Using sed to split strings of varying length (GPS coordinates) - string

I am trying to split gps coordinates into two separate fields in a CSV file. The coordinates are currently combined. Here is a few examples:
+40.71427-074.00597/
-42+174/
+33.20984-087.56917/
+39.76-098.5/
+39.76-098.5/
+42.27756-083.74088/
I was thinking of splitting this using:
sed -r 's/-/,-/g'
but this would only work for the strings that contain a "-", some of these begin the string with a - or have a + in the middle. The +/- signs are important to keep as they determine direction, so I cannot afford to lose them.
Any advice or suggestions would be greatly appreciated and thank you for taking the time!

With any sed:
$ sed 's:\(.*\)\([+-].*\)/:\1,\2:' file
+40.71427,-074.00597
-42,+174
+33.20984,-087.56917
+39.76,-098.5
+39.76,-098.5
+42.27756,-083.74088

This might work for you (GNU sed):
sed 's/[+-]/,&/2' file
This replaces the second occurrence of either + or - by ,+ or ,-.

You may use
sed -E 's/(.+)([-+])/\1,\2/' file > newfile # POSIX ERE syntax
sed 's/\(.*\)\([-+]\)/\1,\2/' file > newfile # POSIX BRE syntax
See the online sed demo
The (.+)([-+]) pattern matches and captures into Group 1 any one or more chars and then captures a - or + in Group 2 and then \1,\2 replacement inserts a comma in between the groups.
You may make the pattern a bit more efficient with a negated bracket expression:
's/([^-+]+)([-+])/\1,\2/' # POSIX ERE
's/\([^-+]*\)\([-+]\)/\1,\2/' # POSIX BRE
where [^-+]+ matches 1 or more chars other than - and +.

Related

Linux remove whitespace first line

i have the file virt.txt contains:
0302 000000 23071SOCIETY 117
0602 000000000000000001 PAYMENT BANK
I want to remove 3 whitespaces from 6th to 8th column to the first line only.
I do:
sed '1s/[[:blank:]]+[[:blank:]]+[[:blank:]]//6' virt.txt
it'KO
please help
Your regex would consume all the available blanks from a sequence of three or more (in a quite inefficient way) and replace the sixth occurrence of that.
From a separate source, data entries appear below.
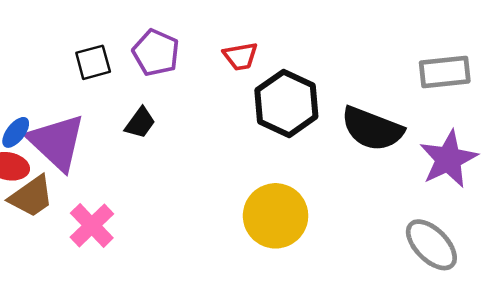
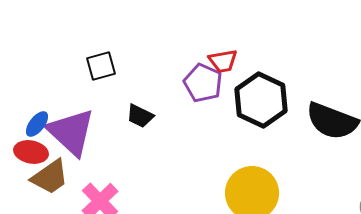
purple pentagon: (156, 53) -> (203, 83), moved
black trapezoid: (140, 123) -> (140, 116), turned 80

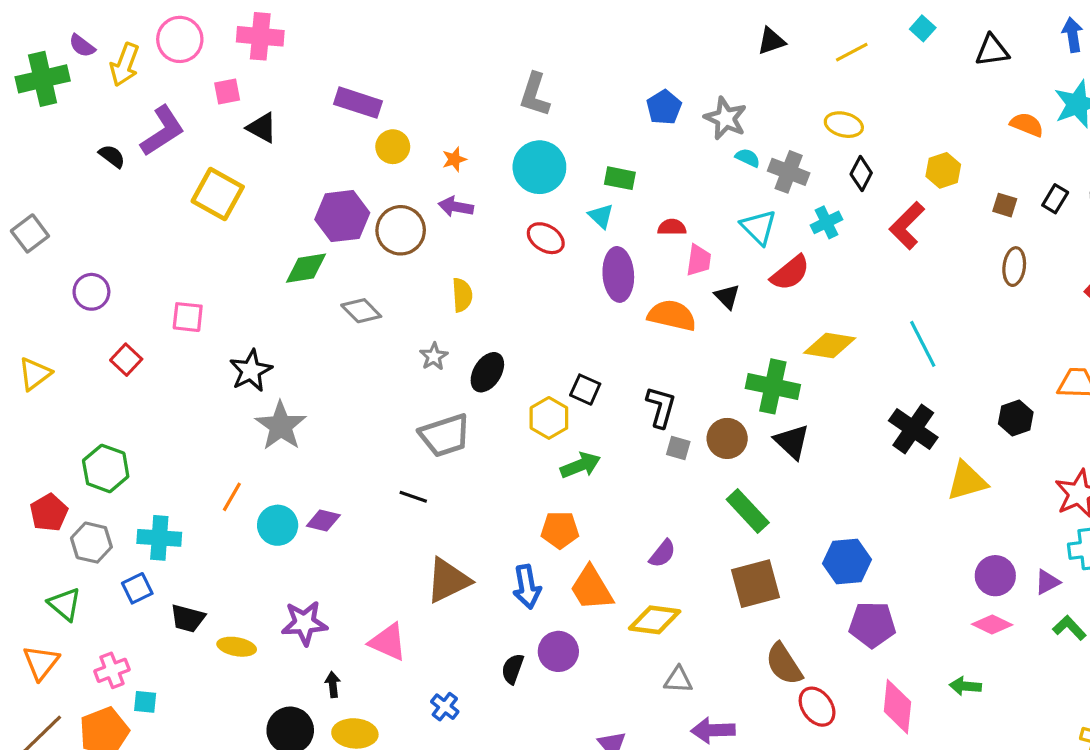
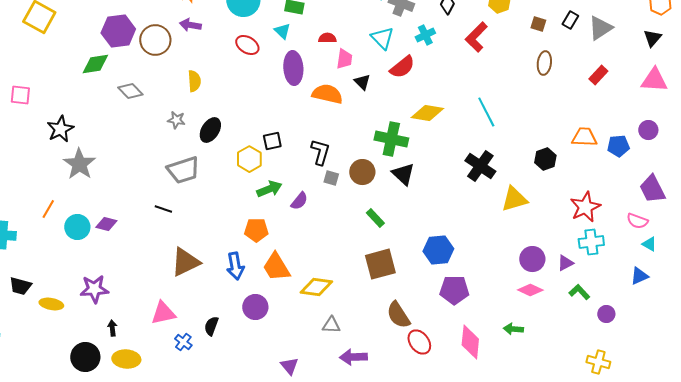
gray star: (434, 356) -> (176, 120), turned -30
black square: (585, 390) -> (272, 141), turned -36
green rectangle: (748, 511) -> (375, 218), size x0.7
purple semicircle: (662, 554) -> (299, 201), moved
pink triangle: (388, 642) -> (163, 313), moved, turned -36
black semicircle: (513, 669) -> (211, 326), moved

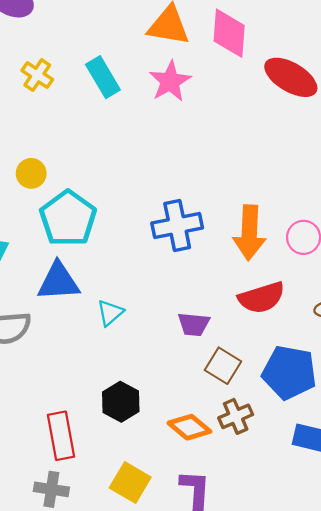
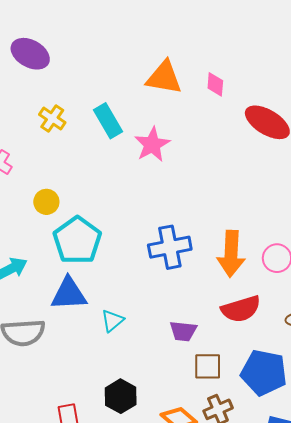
pink diamond: (229, 33) -> (215, 84), size x0.6
pink star: (170, 81) -> (152, 145), moved
brown square: (223, 366) -> (208, 366), turned -32

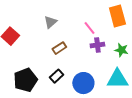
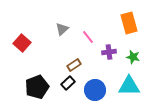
pink line: (89, 28) -> (88, 37), moved
brown rectangle: (59, 48) -> (74, 65), moved

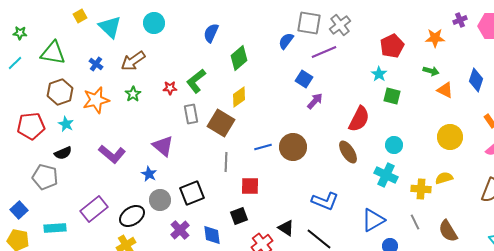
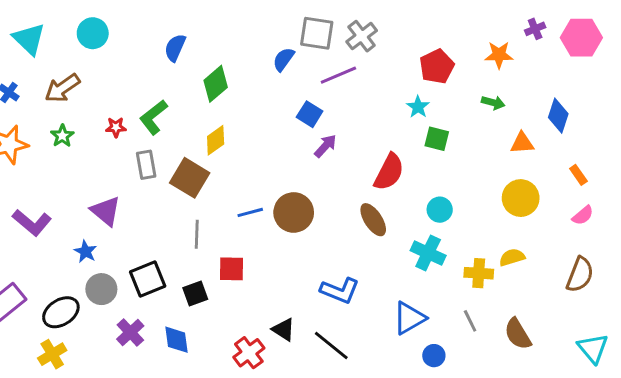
orange triangle: (445, 90) -> (522, 143), moved, turned -30
black square: (239, 216) -> (195, 293), moved

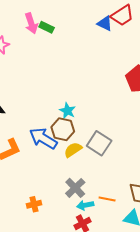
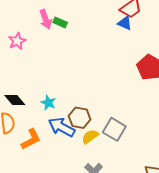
blue triangle: (105, 23) -> (125, 23), moved
cyan star: (68, 111) -> (48, 103), moved

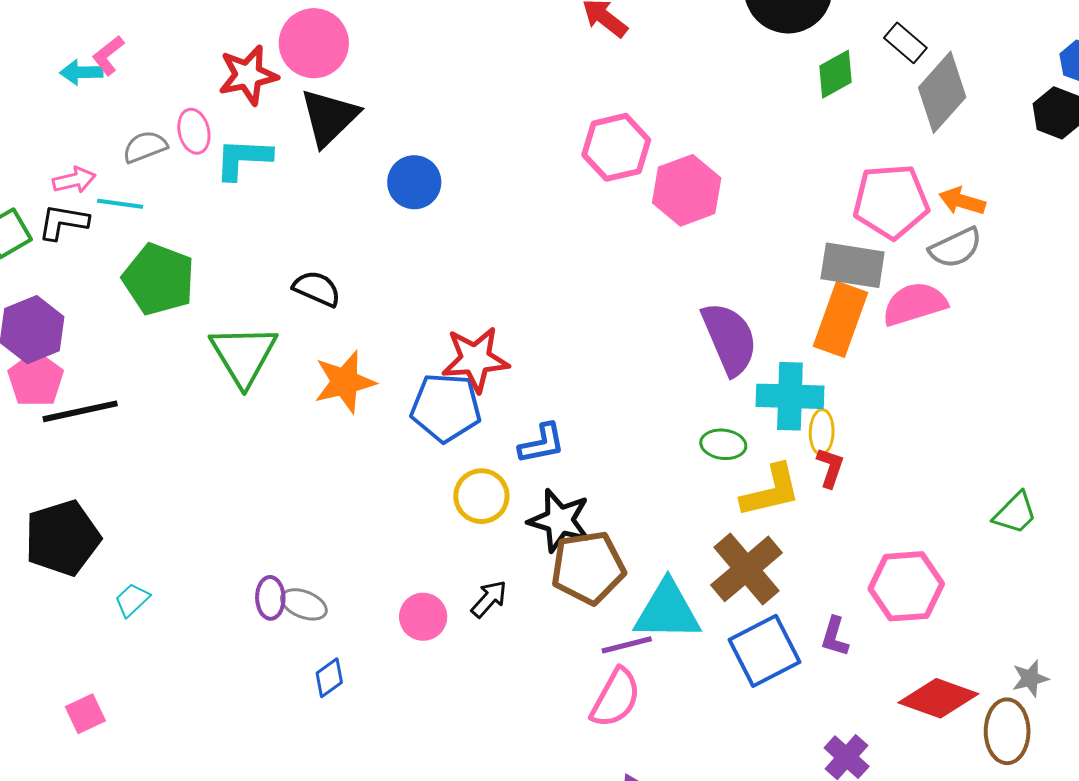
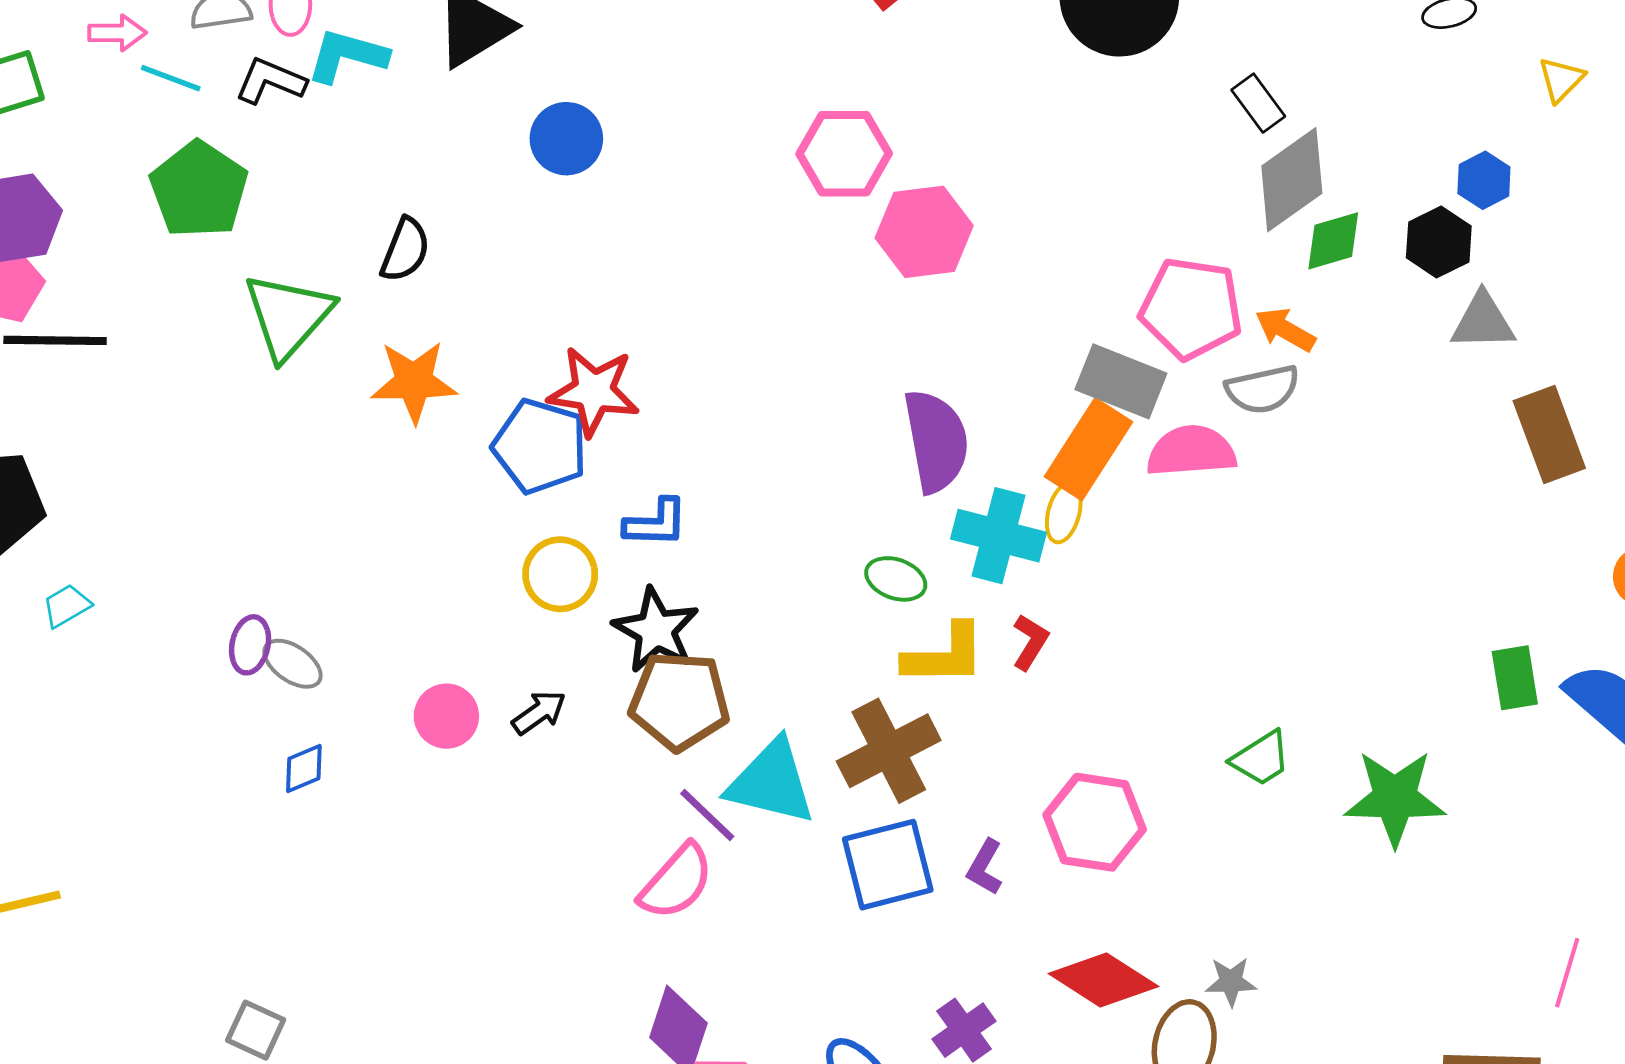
green diamond: (835, 74) -> (1333, 241), moved
black L-shape: (63, 222) -> (270, 81), moved
black semicircle: (317, 289) -> (405, 250), turned 75
yellow ellipse: (822, 432) -> (1064, 513), moved
purple line: (627, 645) -> (707, 815), turned 45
Because your first input line does not contain six or more separate stretches of three or more whitespace characters, it actually did nothing. But you can in fact use sed to do exactly what you say you want:
sed '1s/^\(.....\) /\1/' virt.txt
(or for convenience, if you have sed -E or the variant sed -r which works on some platforms, but neither of these is standard):
sed -E '1s/^(.{5}) {3}/\1/' virt.txt # -E is not portable
The parentheses capture the first five characters into a back reference, and we then use the first back reference \1 as the replacement string, effectively replacing only the text which matched outside the parentheses.
If your sed supports the -i option, you can use that to modify the file directly; but this is also not standard, so the most portable solution is to write the result to a new file, then move it back on top of the original file if you want to replace it.
sed is convenient if you are familiar with it, but as you are clearly not, perhaps a better approach would be to use a different language, ideally one which is not write-only for many users, like sed.
If you know the three characters will always be spaces, just do a static replacement.
awk 'NR==1 { $0 = substr($0, 1, 5) substr($0, 9) } 1' virt.txt
On the first line (NR is the current input line number) replace the input line $0 with a catenation of the substrings on both sides of the part you want to cut.
For a simple replacement like that, you can also use basic Unix text manipulation utilities, though it's rather inefficient and inelegant:
head -n 1 virt.txt | cut -c1-5,9- >newfile.txt
tail -n +2 virt.txt >>newfile.txt
If you need to check that the three characters are spaces, the Awk script only needs a minor tweak.
awk 'NR==1 && /^.{5} {3}/ { $0 = substr($0, 1, 5) substr($0, 9) } 1' virt.txt
You should vaguely recognize the regex from above. Awk is less succinct, but as a consequence also quite a lot more readable, than sed.

how to transpose values two by two using shell?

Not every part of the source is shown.